## [Prompt]
Give back every entry, exactly as written.

(Stored data entries)
....

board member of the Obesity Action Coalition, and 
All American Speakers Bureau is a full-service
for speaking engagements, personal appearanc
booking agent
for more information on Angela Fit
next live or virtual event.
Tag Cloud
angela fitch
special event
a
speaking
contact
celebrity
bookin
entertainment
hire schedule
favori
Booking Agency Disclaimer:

....

## [Written response]
board member of the Obesity Action Coalition, and 
All American Speakers Bureau is a full-service
for speaking engagements, personal appearanc
booking agent
for more information on Angela Fit
next live or virtual event.
Tag Cloud
angela fitch
special event
a
speaking
contact
celebrity
bookin
entertainment
hire schedule
favori
Booking Agency Disclaimer:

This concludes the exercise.